Globalization’s Winners and Losers
The crisis decades accelerated globalization’s uneven spread. East Asia—led by Japan, South Korea, and later China—emerged as a manufacturing powerhouse. Meanwhile, Latin America and Africa suffered “lost decades.” Debt crises forced austerity on nations like Mexico and Brazil, reversing earlier gains. By 1990, sub-Saharan Africa’s per capita GDP was just 8% of industrialized nations’, down from 14% in 1960.
Transnational corporations and financial markets gained unprecedented power, often eclipsing national governments. The 1987 stock market crash and 1992 currency crises revealed how little control states had over global capital flows. Even the IMF and World Bank, originally designed to stabilize economies, became enforcers of neoliberal orthodoxy, imposing harsh conditions on debtor nations.
The Crisis of Democracy
The erosion of economic sovereignty undermined faith in democratic institutions. Voters punished incumbents but found little solace in opposition parties. Social democratic governments, unable to deliver jobs or growth, lost support to single-issue movements and anti-establishment figures. Italy’s political system collapsed in 1993 under corruption scandals; Canada’s ruling Conservatives were decimated that same year.
Nationalist and separatist movements gained ground, from Quebec to Catalonia. These often masked deeper anxieties: the fear of cultural homogenization, resentment toward immigrants, and a longing for stability in a fragmenting world.
Legacy: A World Transformed
The crisis decades reshaped the 21st century’s economic and political landscape. They dismantled the postwar social contract, replacing it with a more volatile, winner-takes-all capitalism. Inequality became entrenched, not just between nations but within them. The rise of China and the decline of labor’s power redrew global hierarchies.

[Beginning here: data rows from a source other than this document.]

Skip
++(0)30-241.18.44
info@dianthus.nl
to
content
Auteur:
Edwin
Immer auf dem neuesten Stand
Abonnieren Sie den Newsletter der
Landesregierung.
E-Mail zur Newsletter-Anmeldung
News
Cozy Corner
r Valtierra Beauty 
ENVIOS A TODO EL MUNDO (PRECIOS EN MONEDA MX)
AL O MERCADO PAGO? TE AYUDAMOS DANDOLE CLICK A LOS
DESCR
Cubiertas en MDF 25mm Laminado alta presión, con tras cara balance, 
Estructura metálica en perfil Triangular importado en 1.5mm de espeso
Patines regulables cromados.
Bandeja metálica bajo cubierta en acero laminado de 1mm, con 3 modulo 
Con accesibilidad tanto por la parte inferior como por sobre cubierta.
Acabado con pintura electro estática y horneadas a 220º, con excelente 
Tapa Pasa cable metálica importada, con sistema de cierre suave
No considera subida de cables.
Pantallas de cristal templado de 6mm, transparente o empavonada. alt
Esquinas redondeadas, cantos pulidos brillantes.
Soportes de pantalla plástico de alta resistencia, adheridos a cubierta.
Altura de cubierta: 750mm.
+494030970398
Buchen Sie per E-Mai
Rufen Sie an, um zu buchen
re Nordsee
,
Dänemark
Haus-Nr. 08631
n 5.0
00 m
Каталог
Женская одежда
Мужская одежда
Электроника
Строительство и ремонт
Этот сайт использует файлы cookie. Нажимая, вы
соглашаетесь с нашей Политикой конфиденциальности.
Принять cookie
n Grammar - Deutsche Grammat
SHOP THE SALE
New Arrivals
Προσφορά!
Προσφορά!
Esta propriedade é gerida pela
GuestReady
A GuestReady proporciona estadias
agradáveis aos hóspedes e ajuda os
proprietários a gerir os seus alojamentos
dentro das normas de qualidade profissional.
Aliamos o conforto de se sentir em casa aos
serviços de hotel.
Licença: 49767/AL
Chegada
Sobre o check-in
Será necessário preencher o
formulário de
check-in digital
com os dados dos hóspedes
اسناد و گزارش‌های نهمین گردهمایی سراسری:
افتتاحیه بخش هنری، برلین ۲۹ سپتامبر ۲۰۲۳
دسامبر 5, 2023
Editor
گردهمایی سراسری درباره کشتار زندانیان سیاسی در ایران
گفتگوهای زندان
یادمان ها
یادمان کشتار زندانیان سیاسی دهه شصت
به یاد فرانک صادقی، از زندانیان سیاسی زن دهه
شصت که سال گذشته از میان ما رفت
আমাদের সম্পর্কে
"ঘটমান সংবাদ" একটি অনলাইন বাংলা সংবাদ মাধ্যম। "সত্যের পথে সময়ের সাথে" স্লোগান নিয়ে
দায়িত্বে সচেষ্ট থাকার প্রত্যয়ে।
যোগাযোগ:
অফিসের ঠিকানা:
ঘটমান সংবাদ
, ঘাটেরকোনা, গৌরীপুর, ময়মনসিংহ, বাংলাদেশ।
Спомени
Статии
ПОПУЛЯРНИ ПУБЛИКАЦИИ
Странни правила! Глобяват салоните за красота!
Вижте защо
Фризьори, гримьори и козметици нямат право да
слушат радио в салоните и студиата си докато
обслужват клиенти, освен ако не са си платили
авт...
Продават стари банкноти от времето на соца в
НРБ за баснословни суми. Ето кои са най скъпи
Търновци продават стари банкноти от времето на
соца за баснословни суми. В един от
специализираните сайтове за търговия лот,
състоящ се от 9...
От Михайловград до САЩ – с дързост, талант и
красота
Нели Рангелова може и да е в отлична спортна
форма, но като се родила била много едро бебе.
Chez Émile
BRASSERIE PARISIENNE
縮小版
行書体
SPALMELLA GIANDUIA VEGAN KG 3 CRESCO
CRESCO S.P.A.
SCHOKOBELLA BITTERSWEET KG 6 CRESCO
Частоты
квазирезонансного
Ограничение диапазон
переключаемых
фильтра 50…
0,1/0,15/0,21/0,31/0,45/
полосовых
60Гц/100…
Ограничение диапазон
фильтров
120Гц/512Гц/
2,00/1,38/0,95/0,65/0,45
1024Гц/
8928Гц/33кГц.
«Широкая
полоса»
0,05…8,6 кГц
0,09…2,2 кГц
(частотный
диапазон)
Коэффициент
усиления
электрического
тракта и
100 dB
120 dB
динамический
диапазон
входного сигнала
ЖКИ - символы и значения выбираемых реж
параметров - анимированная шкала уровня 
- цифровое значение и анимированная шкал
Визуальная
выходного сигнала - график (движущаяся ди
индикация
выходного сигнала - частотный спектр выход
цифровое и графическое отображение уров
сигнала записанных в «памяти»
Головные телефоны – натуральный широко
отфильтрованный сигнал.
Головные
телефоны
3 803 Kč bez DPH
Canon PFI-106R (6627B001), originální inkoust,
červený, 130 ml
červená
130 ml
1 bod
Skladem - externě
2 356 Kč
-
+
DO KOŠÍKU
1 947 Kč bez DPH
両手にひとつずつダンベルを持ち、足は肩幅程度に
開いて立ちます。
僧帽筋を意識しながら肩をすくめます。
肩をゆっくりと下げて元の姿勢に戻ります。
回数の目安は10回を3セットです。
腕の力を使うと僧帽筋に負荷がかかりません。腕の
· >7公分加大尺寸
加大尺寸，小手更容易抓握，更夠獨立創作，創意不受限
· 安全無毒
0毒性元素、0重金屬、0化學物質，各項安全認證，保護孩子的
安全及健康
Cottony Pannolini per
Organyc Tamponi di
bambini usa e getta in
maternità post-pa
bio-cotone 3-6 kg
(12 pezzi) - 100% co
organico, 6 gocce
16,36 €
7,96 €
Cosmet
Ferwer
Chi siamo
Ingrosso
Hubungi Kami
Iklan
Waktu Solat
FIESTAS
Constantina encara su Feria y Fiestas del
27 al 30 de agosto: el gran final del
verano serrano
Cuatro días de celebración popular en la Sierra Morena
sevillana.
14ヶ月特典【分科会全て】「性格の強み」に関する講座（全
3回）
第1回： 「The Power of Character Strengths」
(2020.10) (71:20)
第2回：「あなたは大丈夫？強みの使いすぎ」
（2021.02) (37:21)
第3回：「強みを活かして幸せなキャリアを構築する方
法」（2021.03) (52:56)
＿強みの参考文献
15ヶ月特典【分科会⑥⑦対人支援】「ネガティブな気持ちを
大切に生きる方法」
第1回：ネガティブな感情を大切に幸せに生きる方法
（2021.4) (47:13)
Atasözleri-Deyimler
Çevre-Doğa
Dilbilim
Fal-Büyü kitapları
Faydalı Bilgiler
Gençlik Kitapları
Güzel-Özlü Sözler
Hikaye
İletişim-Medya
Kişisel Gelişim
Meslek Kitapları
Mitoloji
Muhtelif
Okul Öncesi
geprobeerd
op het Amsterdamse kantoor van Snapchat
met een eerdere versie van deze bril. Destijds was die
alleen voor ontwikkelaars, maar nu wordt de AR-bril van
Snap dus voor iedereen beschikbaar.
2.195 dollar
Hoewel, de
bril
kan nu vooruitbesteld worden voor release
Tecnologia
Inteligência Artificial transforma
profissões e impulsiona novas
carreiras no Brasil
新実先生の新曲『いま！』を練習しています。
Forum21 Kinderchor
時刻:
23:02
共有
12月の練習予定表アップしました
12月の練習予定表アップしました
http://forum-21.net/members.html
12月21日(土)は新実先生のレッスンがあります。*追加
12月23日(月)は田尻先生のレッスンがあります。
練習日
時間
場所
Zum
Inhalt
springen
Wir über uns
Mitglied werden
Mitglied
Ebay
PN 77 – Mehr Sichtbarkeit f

Yet the era also sowed the seeds of today’s discontent. The 2008 financial crisis and recent populist upheavals trace their roots to the unresolved tensions of the 1970s–1990s. As the OECD warned in 1983, a society divided between “us” and “them”—between the secure and the precarious—carries dangers that still loom large. The crisis decades were not an aberration but a prelude to our present uncertainties.